__WORK INSTRUCTION__. The records beneath should be printed exactly, and the pictures are to be left out.

__SUPPLIED RECORDS__.
====
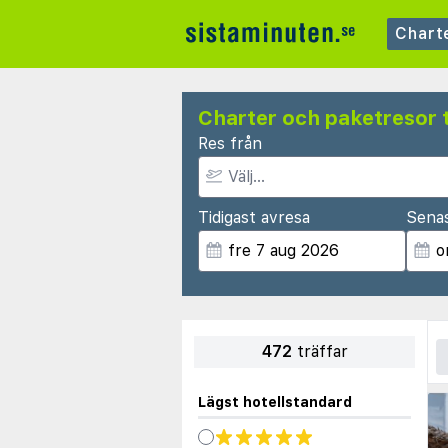
Chart
Charter och paketresor t
Res från
Tidigast avresa
Sena
472
träffar
Lägst hotellstandard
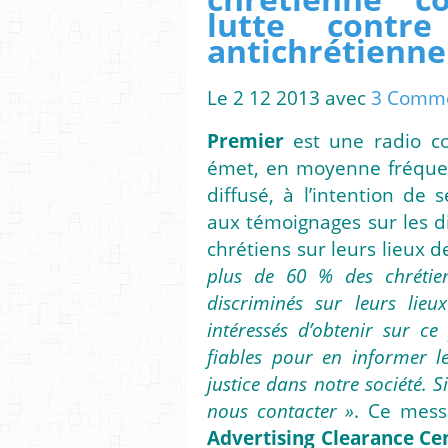
lutte contre
antichrétienn
Le 2 12 2013 avec
3 Comme
Premier
est une radio c
émet, en moyenne fréquen
diffusé, à l’intention de
aux témoignages sur les di
chrétiens sur leurs lieux de
plus de 60 % des chrétie
discriminés sur leurs lie
intéressés d’obtenir sur c
fiables pour en informer l
justice dans notre société. Si
nous contacter »
. Ce mess
Advertising Clearance Ce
====
__SOLUTION TO THIS PROBLEM__.
Chart
Charter och paketresor t
Res från
Tidigast avresa
Sena
472
träffar
Lägst hotellstandard
lutte contre
antichrétienn
Le 2 12 2013 avec
3 Comme
Premier
est une radio c
émet, en moyenne fréquen
diffusé, à l’intention de
aux témoignages sur les di
chrétiens sur leurs lieux de
plus de 60 % des chrétie
discriminés sur leurs lie
intéressés d’obtenir sur c
fiables pour en informer l
justice dans notre société. Si
nous contacter »
. Ce mess
Advertising Clearance Ce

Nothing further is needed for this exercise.